King Henry had not been idle since
his victory of Agincourt, but had repulsed a brave
attempt of the French to recover Harfleur; had gradually
conquered a great part of Normandy; and, at this crisis
of affairs, took the important town of Rouen, after
a siege of half a year. This great loss so alarmed
the French, that the Duke of Burgundy proposed that
a meeting to treat of peace should be held between
the French and the English kings in a plain by the
river Seine. On the appointed day, King Henry
appeared there, with his two brothers, Clarence and
Gloucester, and a thousand men. The unfortunate
French King, being more mad than usual that day, could
not come; but the Queen came, and with her the Princess
Catherine: who was a very lovely creature, and
who made a real impression on King Henry, now that
he saw her for the first time. This was the most
important circumstance that arose out of the meeting.
As if it were impossible for a French
nobleman of that time to be true to his word of honour
in anything, Henry discovered that the Duke of Burgundy
was, at that very moment, in secret treaty with the
Dauphin; and he therefore abandoned the negotiation.
The Duke of Burgundy and the Dauphin,
each of whom with the best reason distrusted the other
as a noble ruffian surrounded by a party of noble
ruffians, were rather at a loss how to proceed after
this; but, at length they agreed to meet, on a bridge
over the river Yonne, where it was arranged that there
should be two strong gates put up, with an empty space
between them; and that the Duke of Burgundy should
come into that space by one gate, with ten men only;
and that the Dauphin should come into that space by
the other gate, also with ten men, and no more.
So far the Dauphin kept his word,
but no farther. When the Duke of Burgundy was
on his knee before him in the act of speaking, one
of the Dauphin’s noble ruffians cut the said
duke down with a small axe, and others speedily finished
him.
It was in vain for the Dauphin to
pretend that this base murder was not done with his
consent; it was too bad, even for France, and caused
a general horror. The duke’s heir hastened
to make a treaty with King Henry, and the French Queen
engaged that her husband should consent to it, whatever
it was. Henry made peace, on condition of receiving
the Princess Catherine in marriage, and being made
Regent of France during the rest of the King’s
lifetime, and succeeding to the French crown at his
death. He was soon married to the beautiful Princess,
and took her proudly home to England, where she was
crowned with great honour and glory.
This peace was called the Perpetual
Peace; we shall soon see how long it lasted.
It gave great satisfaction to the French people, although
they were so poor and miserable, that, at the time
of the celebration of the Royal marriage, numbers
of them were dying with starvation, on the dunghills
in the streets of Paris. There was some resistance
on the part of the Dauphin in some few parts of France,
but King Henry beat it all down.
And now, with his great possessions
in France secured, and his beautiful wife to cheer
him, and a son born to give him greater happiness,
all appeared bright before him.
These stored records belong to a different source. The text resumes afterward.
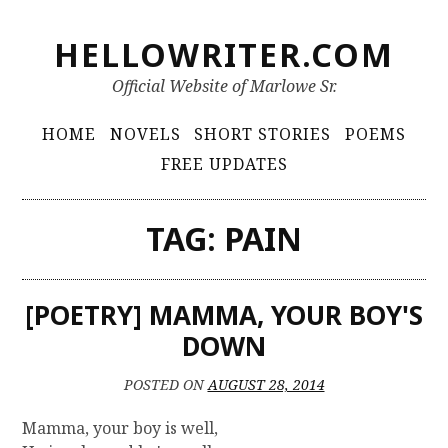
S
HELLOWRITER.COM
k
i
Official Website of Marlowe Sr.
p
t
P
HOME
NOVELS
SHORT STORIES
POEMS
o
r
FREE UPDATES
c
i
o
m
n
TAG:
PAIN
t
a
e
r
n
[POETRY] MAMMA, YOUR BOY'S
y
t
DOWN
M
e
POSTED ON
AUGUST 28, 2014
n
Mamma, your boy is well,
u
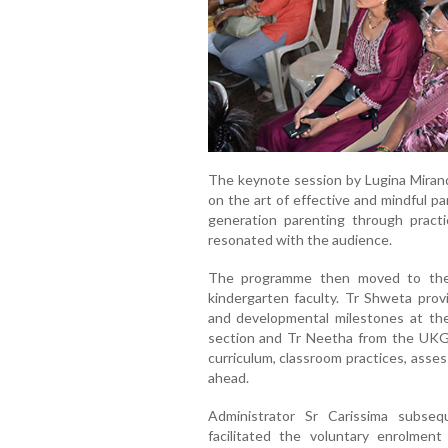
The keynote session by Lugina Mirand
on the art of effective and mindful pa
generation parenting through practi
resonated with the audience.
The programme then moved to the 
kindergarten faculty. Tr Shweta prov
and developmental milestones at the
section and Tr Neetha from the UKG s
curriculum, classroom practices, asse
ahead.
Administrator Sr Carissima subse
facilitated the voluntary enrolmen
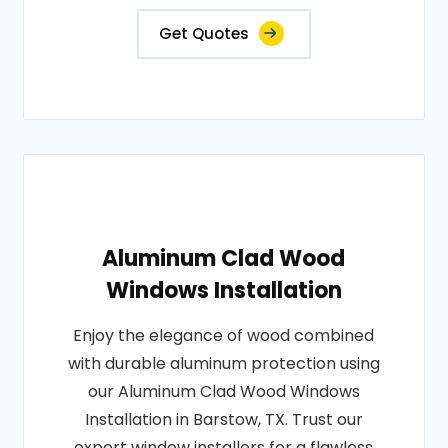
Get Quotes
Aluminum Clad Wood
Windows Installation
Enjoy the elegance of wood combined
with durable aluminum protection using
our Aluminum Clad Wood Windows
Installation in Barstow, TX. Trust our
expert window installers for a flawless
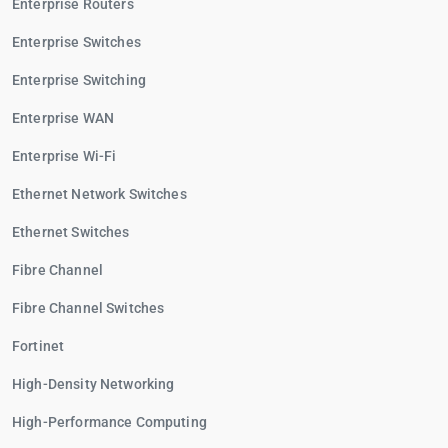
Enterprise Routers
Enterprise Switches
Enterprise Switching
Enterprise WAN
Enterprise Wi-Fi
Ethernet Network Switches
Ethernet Switches
Fibre Channel
Fibre Channel Switches
Fortinet
High-Density Networking
High-Performance Computing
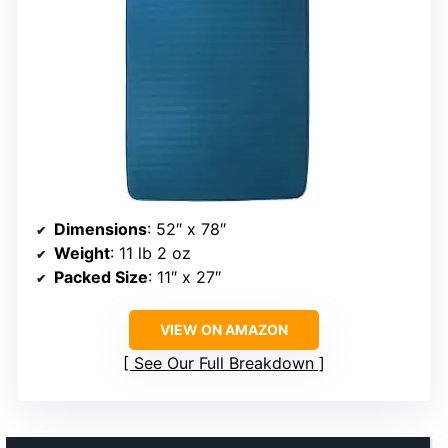
Dimensions
: 52″ x 78″
Weight
: 11 lb 2 oz
Packed Size
: 11″ x 27″
VIEW ON AMAZON
See Our Full Breakdown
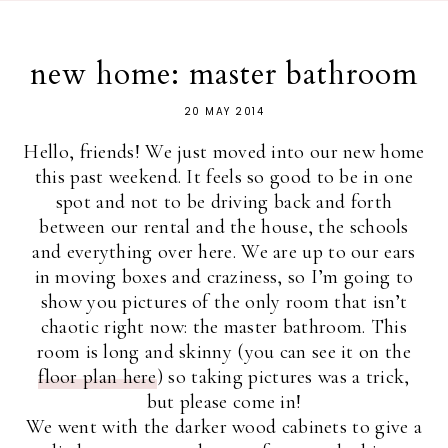
new home: master bathroom
20 MAY 2014
Hello, friends! We just moved into our new home
this past weekend. It feels so good to be in one
spot and not to be driving back and forth
between our rental and the house, the schools
and everything over here. We are up to our ears
in moving boxes and craziness, so I’m going to
show you pictures of the only room that isn’t
chaotic right now: the master bathroom. This
room is long and skinny (you can see it on the
floor plan here
) so taking pictures was a trick,
but please come in!
We went with the darker wood cabinets to give a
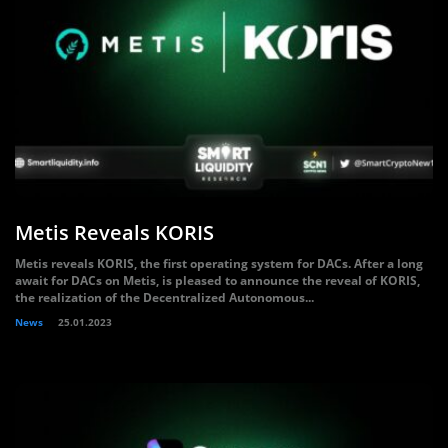
Metis Reveals KORIS
Metis reveals KORIS, the first operating system for DACs. After a long
await for DACs on Metis, is pleased to announce the reveal of KORIS,
the realization of the Decentralized Autonomous...
News
25.01.2023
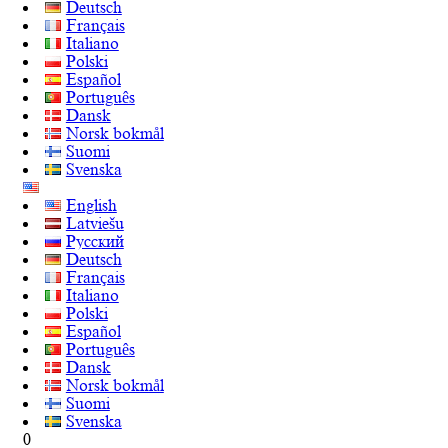
Deutsch
Français
Italiano
Polski
Español
Português
Dansk
Norsk bokmål
Suomi
Svenska
English
Latviešu
Русский
Deutsch
Français
Italiano
Polski
Español
Português
Dansk
Norsk bokmål
Suomi
Svenska
0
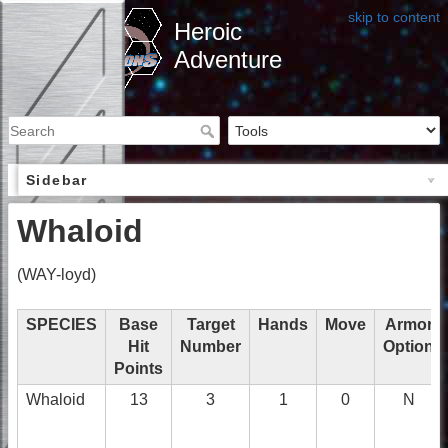
skip to content
Heroic
Adventure
Sidebar
Whaloid
(WAY-loyd)
SPECIES
Base
Target
Hands
Move
Armor
Hit
Number
Option
Points
Whaloid
13
3
1
0
N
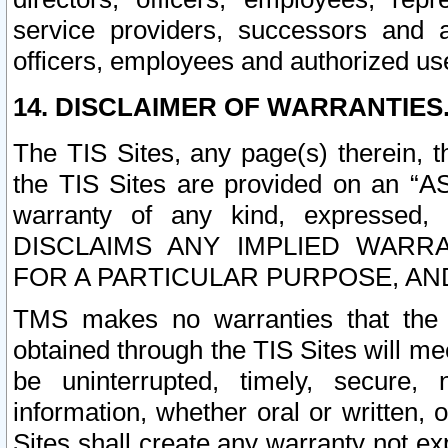
service providers, successors and as
officers, employees and authorized us
14. DISCLAIMER OF WARRANTIES
The TIS Sites, any page(s) therein, 
the TIS Sites are provided on an “A
warranty of any kind, expressed,
DISCLAIMS ANY IMPLIED WARRA
FOR A PARTICULAR PURPOSE, AN
TMS makes no warranties that the T
obtained through the TIS Sites will mee
be uninterrupted, timely, secure, 
information, whether oral or written
Sites shall create any warranty not e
But, in the
fulness of his triumph and the height of his power,
Death came upon him, and his day was done. When
he fell ill at Vincennes, and found that he could
not recover, he was very calm and quiet, and spoke
serenely to those who wept around his bed. His
wife and child, he said, he left to the loving care
of his brother the Duke of Bedford, and his other
faithful nobles. He gave them his advice that
England should establish a friendship with the new
Duke of Burgundy, and offer him the regency of France;
that it should not set free the royal princes who
had been taken at Agincourt; and that, whatever quarrel
might arise with France, England should never make
peace without holding Normandy. Then, he laid
down his head, and asked the attendant priests to
chant the penitential psalms. Amid which solemn
sounds, on the thirty-first of August, one thousand
four hundred and twenty-two, in only the thirty-fourth
year of his age and the tenth of his reign, King Henry
the Fifth passed away.
Slowly and mournfully they carried
his embalmed body in a procession of great state to
Paris, and thence to Rouen where his Queen was:
from whom the sad intelligence of his death was concealed
until he had been dead some days. Thence, lying
on a bed of crimson and gold, with a golden crown
upon the head, and a golden ball and sceptre lying
in the nerveless hands, they carried it to Calais,
with such a great retinue as seemed to dye the road
black. The King of Scotland acted as chief mourner,
all the Royal Household followed, the knights wore
black armour and black plumes of feathers, crowds
of men bore torches, making the night as light as
day; and the widowed Princess followed last of all.
At Calais there was a fleet of ships to bring the
funeral host to Dover. And so, by way of London
Bridge, where the service for the dead was chanted
as it passed along, they brought the body to Westminster
Abbey, and there buried it with great respect.